当初はM1 Mac上でを使うとフリーズする状態でした。AR Foundation Remoteの作者&コミュニティと私くらいしか困っていなかったけど、1年以上も進展がなかった後(AR Foundation Simulation機能を開発して気づいたのかもしれません)、修正されました。

  • UnityのVideoPlayerクラスがデグレーション (修正済)

URP14.0.2のバグ対応のためにUnityのバージョンを上げなくてはいけないけれども、アップデートしたUnityバージョンではVideo Playerがリニューアルされ、今まで動いていた動画ファイルが再生できない…という進むにも戻るにもできない状態になりました。 再現可能なミニマムプロジェクトを添付したバグレポを提出して2ヶ月修正を待ちました。(自分のターゲットにしている2022LTSにバックポートされるまでには半年待ちました。) - Unity Issue Tracker上のバグ詳細

  • XR SDKのドキュメントにない仕様

AR FoundationはUnity XR SDKというXR用のネイティブライブラリの元で動いているのですが、サンプルプログラムは動作するのに、自分のプロジェクトにサンプルプログラムをコピペすると全く動かない…という問題がありました。数日あーだこーだ悩んだ後、EditorでXR SDKを動かす場合は、package.jsonkeywordsxreditorsubsystemという文字が入っていないと認識しないという仕様でした…。XR SDKのドキュメントを見渡しても一切書いてなく、そのキーワードに言及しているのはAR Foundation Remoteの作者とNeedle Toolesの作者だけでした。package.jsonの設定項目じゃなくて検索用のkeywordsにこんな重要な設定項目をいれるなんて思いませんでした。

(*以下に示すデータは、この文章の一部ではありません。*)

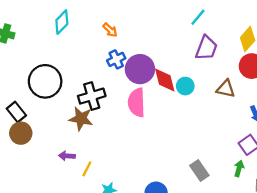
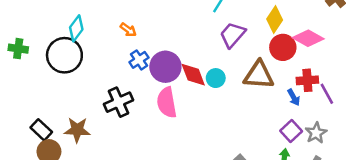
purple trapezoid: (206, 48) -> (232, 35), turned -152
black circle: (45, 81) -> (64, 55), moved
brown triangle: (226, 89) -> (259, 75), size x1.5
brown star: (81, 119) -> (77, 130), moved

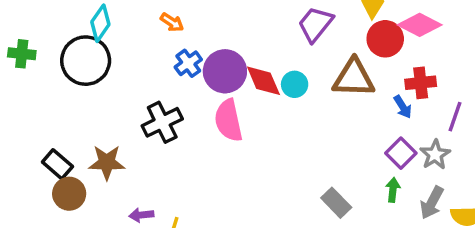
purple line: (327, 94) -> (455, 117), moved, turned 50

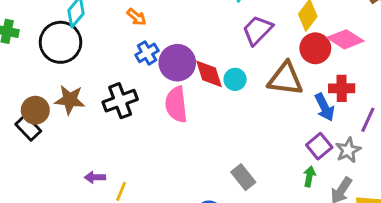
blue arrow: (403, 107) -> (325, 107), size x1.4
brown star: (107, 162) -> (70, 100), moved
brown circle: (69, 194) -> (35, 110), moved
gray rectangle: (336, 203) -> (243, 177), moved

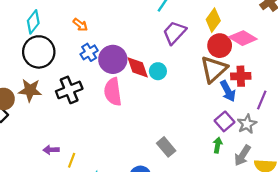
black circle: (60, 42) -> (39, 52), moved
brown triangle: (285, 79) -> (214, 69), moved, turned -48

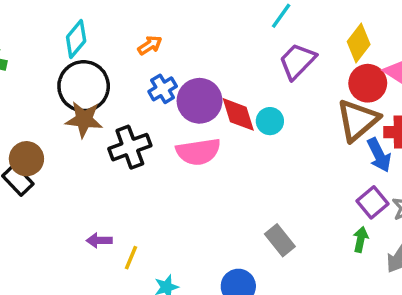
orange arrow: (80, 25) -> (150, 45), turned -72
brown star: (30, 90) -> (84, 120), moved
pink semicircle: (113, 92) -> (198, 152), turned -92

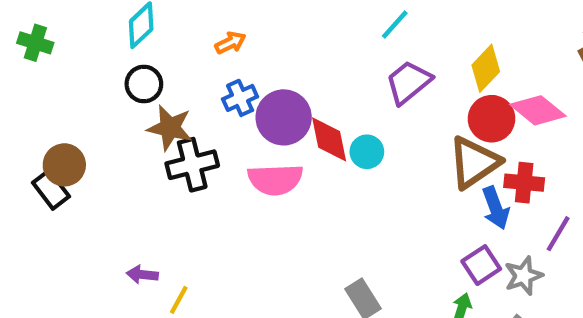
black circle: (84, 86) -> (144, 84), size x0.6
brown star: (84, 120) -> (170, 128), moved

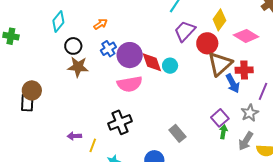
black circle: (144, 84) -> (73, 46), moved
red circle: (492, 119) -> (207, 43), moved
black cross: (192, 165) -> (120, 122), moved
black rectangle: (51, 190) -> (27, 103), turned 48
purple square: (481, 265) -> (220, 118), moved

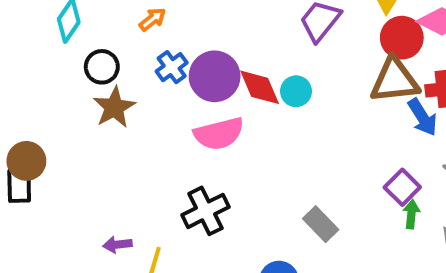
red circle: (207, 43) -> (402, 38), moved
brown triangle: (220, 64) -> (395, 80), turned 40
brown star: (78, 67) -> (114, 107), turned -30

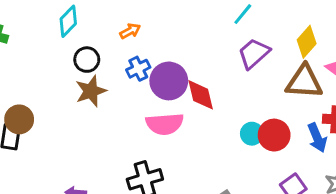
red circle: (402, 38) -> (274, 135), moved
brown triangle: (395, 80) -> (304, 82), moved
cyan circle: (296, 91) -> (252, 134), moved

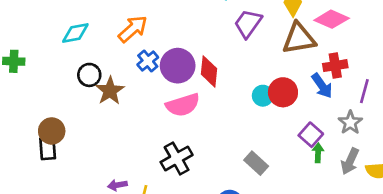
cyan diamond: (68, 21) -> (75, 33), turned 48
orange arrow: (130, 31) -> (133, 29), size x1.6
black circle: (87, 60) -> (89, 75), moved
red diamond: (201, 95) -> (209, 71), turned 32

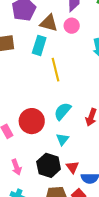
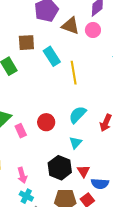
cyan rectangle: (39, 45) -> (52, 56), moved, turned -54
red circle: (32, 121) -> (46, 122), size x0.7
pink arrow: (16, 167) -> (22, 175), moved

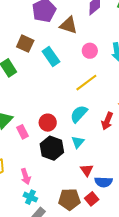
pink circle: (93, 30) -> (90, 51), moved
brown square: (26, 43) -> (25, 44), turned 30
yellow line: (74, 73) -> (86, 83), moved, turned 65
black hexagon: (60, 168) -> (52, 148), moved

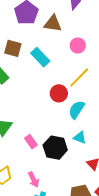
red circle: (48, 123) -> (59, 93), moved
pink rectangle: (23, 132) -> (31, 142), moved
cyan triangle: (78, 142) -> (80, 138), turned -40

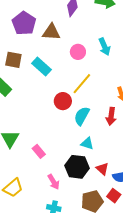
black hexagon: (55, 148) -> (77, 167), moved
pink arrow: (34, 180) -> (54, 182), moved

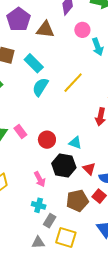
pink circle: (78, 52) -> (82, 30), moved
red circle: (63, 101) -> (47, 140), moved
cyan semicircle: (82, 116) -> (40, 87), moved
pink rectangle: (39, 151) -> (20, 131), moved

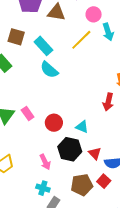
yellow line: (73, 83) -> (81, 40), moved
cyan semicircle: (40, 87) -> (49, 70), turned -84

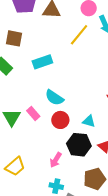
cyan rectangle: (43, 46) -> (42, 62), moved, turned -60
cyan semicircle: (49, 70) -> (54, 98), moved
pink arrow: (45, 162) -> (56, 160), turned 63

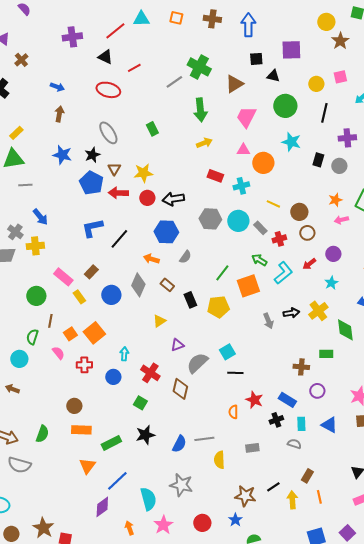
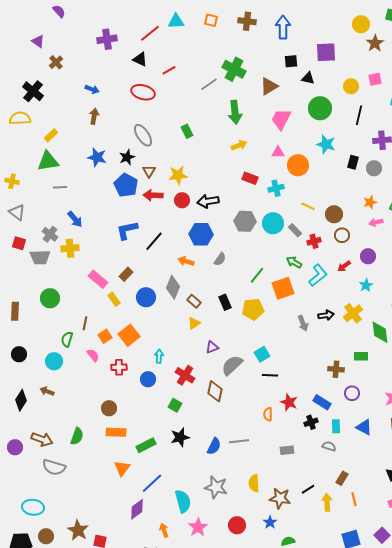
brown rectangle: (167, 285) -> (194, 301), moved
green circle: (36, 296) -> (50, 298), moved
yellow semicircle: (219, 460) -> (254, 483), moved

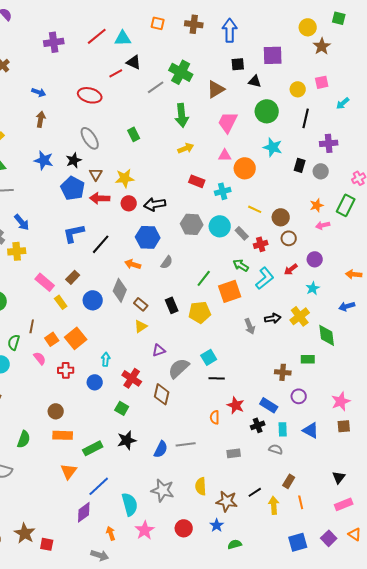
cyan triangle: (176, 21) -> (123, 38), moved
black triangle: (140, 59) -> (134, 62), moved

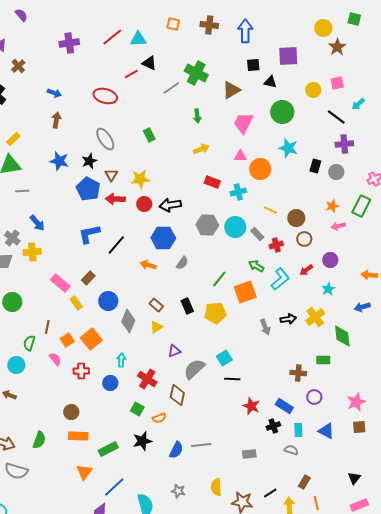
green arrow: (182, 115) -> (197, 116), size x0.6
black line: (306, 118) -> (336, 117), moved, turned -66
gray diamond: (120, 290) -> (128, 321), moved
orange semicircle: (215, 417) -> (159, 418), moved, turned -112
gray star: (163, 490) -> (178, 491), size x0.6

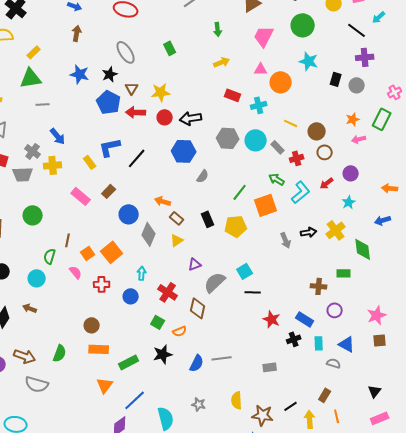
orange arrow: (148, 265) -> (163, 201), moved
yellow rectangle: (76, 303) -> (90, 162), moved
gray semicircle: (291, 450) -> (334, 363), moved

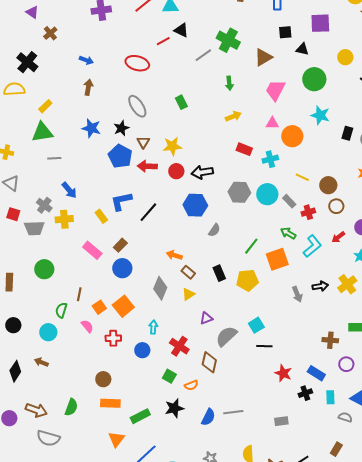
blue circle: (129, 214) -> (122, 268), moved

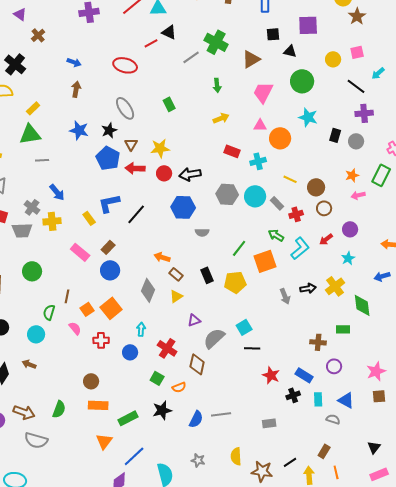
gray semicircle: (214, 230) -> (202, 232), turned 56

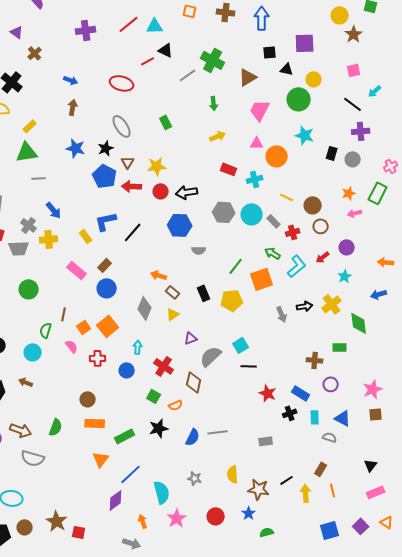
yellow circle: (333, 59) -> (314, 79), moved

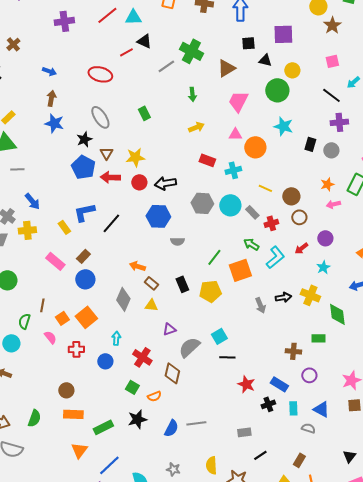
blue star: (76, 148) -> (54, 123), moved
yellow cross: (332, 304) -> (310, 295), turned -30
yellow triangle: (173, 314) -> (151, 305), turned 40
black line: (287, 480) -> (260, 455), moved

キーワード知ってないとこのリンクにもたどり着かないし、キーワードを知ってるということは解決済みという悲しいやつです。せめてこの記事を見つけた方に届きますように。

もし開発記録に興味があれば、Zennのスクラップに残しているのでご覧ください。 zenn.dev

まとめ

現在開発中のARFoundationReplayを紹介しました。

前回の記事で作ったARアプリでは、このライブラリを実際に使っています。別のAR案件では、Editor上では動くのに実機では動かないということが頻発することがよくありましたが、このプロジェクトではほぼその問題が起こりませんでした。実機のみで起こったの現象としてはAndroidでメモリが足りなくて落ちるくらいでした。

asus4.hatenablog.com

まだ自分が使うSubsystem部分しか作ってはいませんが、Unity Editor上で実機ARと同じデータがみれることで、ARアプリであるあるの実機で現場にテストした時に動かない…。現場でラップトップを開いてビルドし直す…。みたいなケースがほんの少しだけ減る気がします。 今後も、AR案件をやるたびにちまちま自分で使う機能を追加しようと思います。